→ **What to produce**
Search the records for the string "Minimum". Copy each line where it occurs.

→ **Dataset**
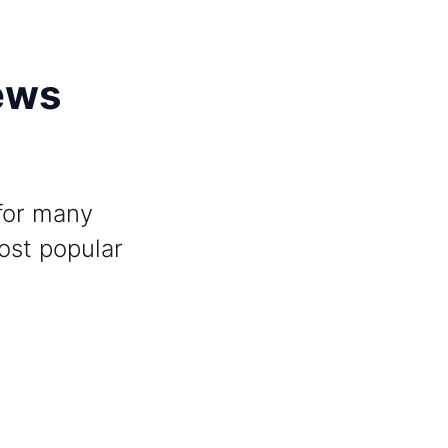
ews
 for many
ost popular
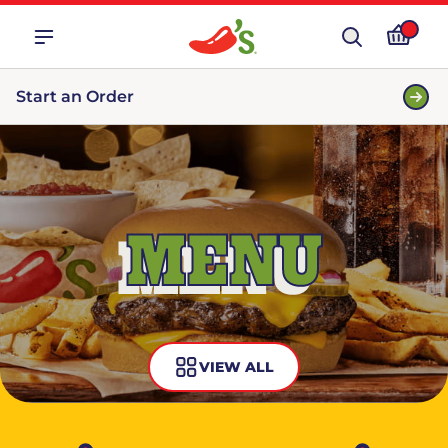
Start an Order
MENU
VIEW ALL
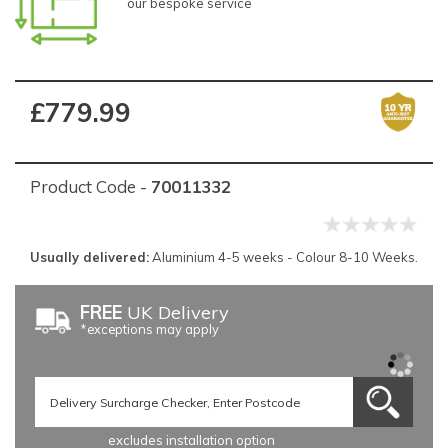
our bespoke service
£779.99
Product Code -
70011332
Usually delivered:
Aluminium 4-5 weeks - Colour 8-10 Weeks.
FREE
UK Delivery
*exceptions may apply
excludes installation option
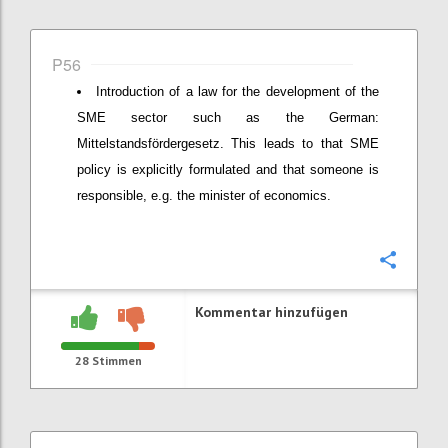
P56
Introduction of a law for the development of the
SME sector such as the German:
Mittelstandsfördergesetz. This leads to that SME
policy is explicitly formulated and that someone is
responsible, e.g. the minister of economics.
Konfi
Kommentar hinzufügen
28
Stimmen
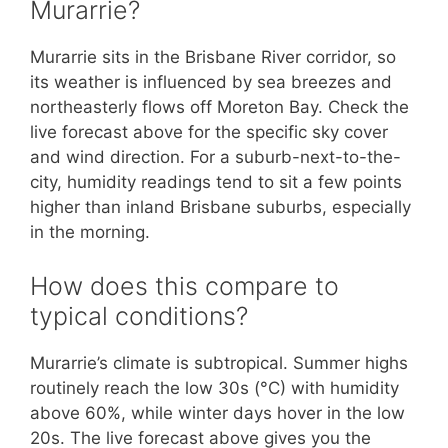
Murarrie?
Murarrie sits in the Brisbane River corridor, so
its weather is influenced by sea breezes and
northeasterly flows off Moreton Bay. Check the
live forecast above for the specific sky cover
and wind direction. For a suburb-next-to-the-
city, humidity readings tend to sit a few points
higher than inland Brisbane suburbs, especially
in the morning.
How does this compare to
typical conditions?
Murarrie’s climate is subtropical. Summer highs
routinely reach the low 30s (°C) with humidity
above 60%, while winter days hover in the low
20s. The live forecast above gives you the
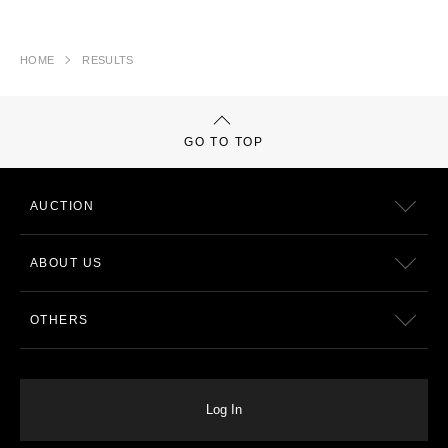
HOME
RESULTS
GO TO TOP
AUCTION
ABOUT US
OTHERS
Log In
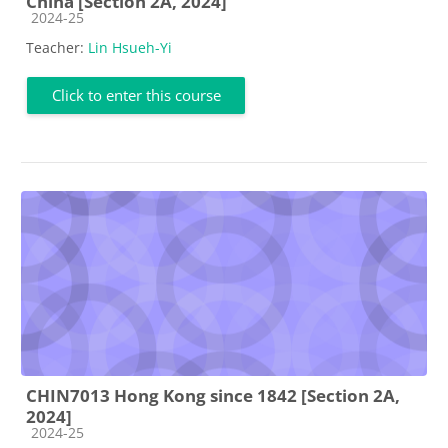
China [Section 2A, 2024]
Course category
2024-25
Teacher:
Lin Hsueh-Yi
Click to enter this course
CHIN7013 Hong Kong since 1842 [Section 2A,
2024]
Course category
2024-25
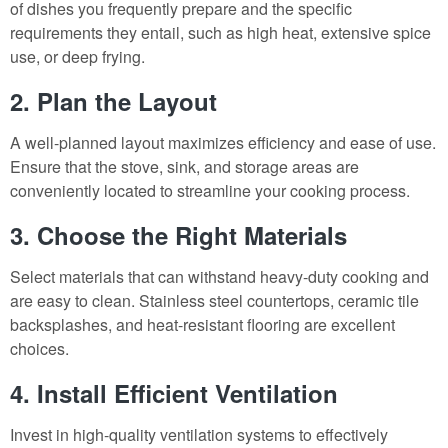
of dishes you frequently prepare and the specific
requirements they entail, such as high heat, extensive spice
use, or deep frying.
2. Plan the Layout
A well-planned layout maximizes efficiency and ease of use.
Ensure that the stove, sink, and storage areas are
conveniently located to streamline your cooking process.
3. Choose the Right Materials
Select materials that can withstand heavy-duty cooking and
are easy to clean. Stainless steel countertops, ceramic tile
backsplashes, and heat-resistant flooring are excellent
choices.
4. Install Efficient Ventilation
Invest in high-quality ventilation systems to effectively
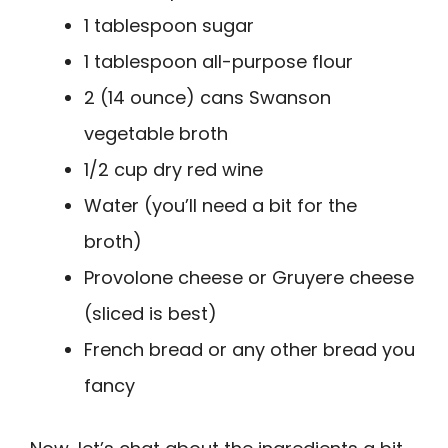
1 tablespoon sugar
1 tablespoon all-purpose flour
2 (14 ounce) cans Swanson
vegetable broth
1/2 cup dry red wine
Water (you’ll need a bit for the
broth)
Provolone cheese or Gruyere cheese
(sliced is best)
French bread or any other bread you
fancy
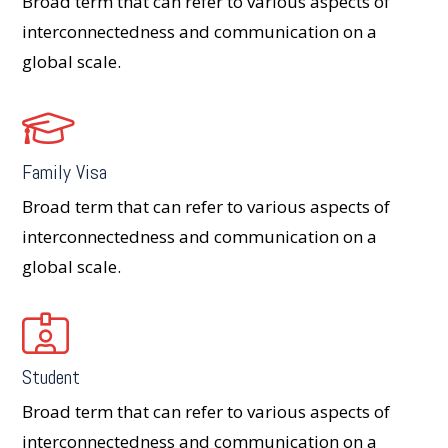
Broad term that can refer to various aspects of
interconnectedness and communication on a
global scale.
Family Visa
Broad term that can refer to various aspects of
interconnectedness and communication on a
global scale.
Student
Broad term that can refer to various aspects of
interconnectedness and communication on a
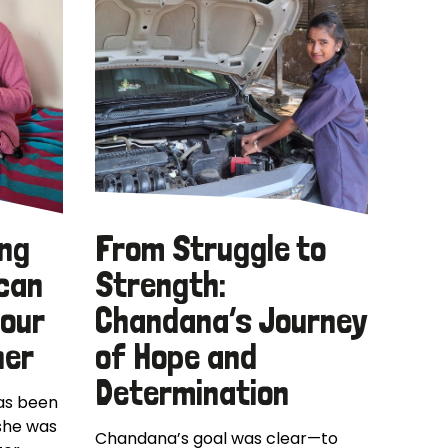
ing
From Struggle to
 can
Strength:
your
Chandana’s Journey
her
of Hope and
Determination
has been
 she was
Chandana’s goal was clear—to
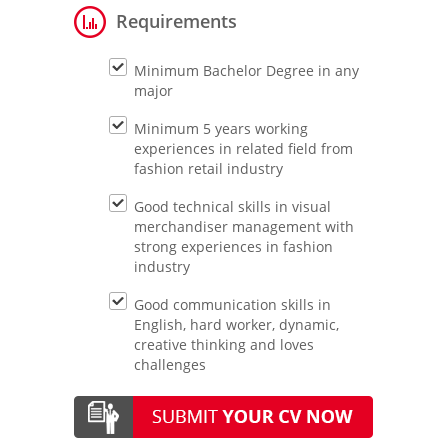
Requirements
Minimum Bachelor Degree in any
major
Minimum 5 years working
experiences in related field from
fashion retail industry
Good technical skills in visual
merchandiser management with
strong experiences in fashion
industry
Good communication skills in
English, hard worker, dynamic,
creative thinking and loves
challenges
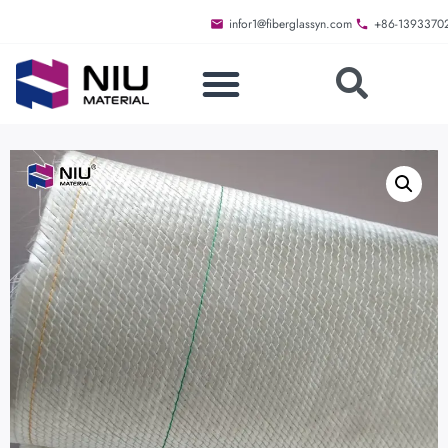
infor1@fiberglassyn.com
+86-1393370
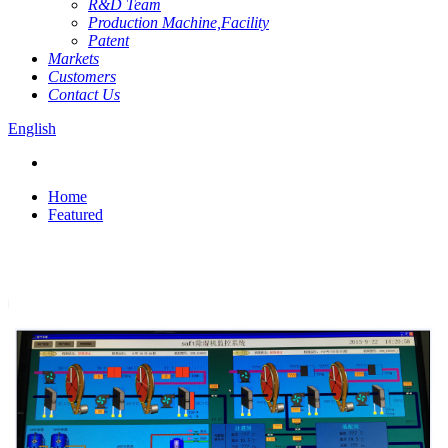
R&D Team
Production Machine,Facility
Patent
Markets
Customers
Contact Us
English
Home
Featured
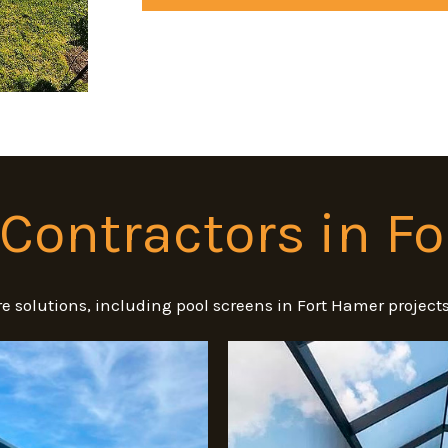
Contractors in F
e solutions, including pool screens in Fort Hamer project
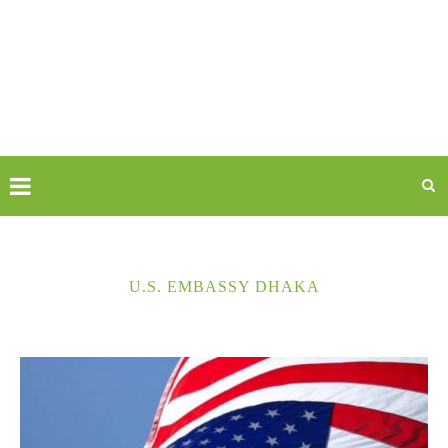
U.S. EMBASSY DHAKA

→ **Answer to the problem**
Minimum Bachelor Degree in any
Minimum 5 years working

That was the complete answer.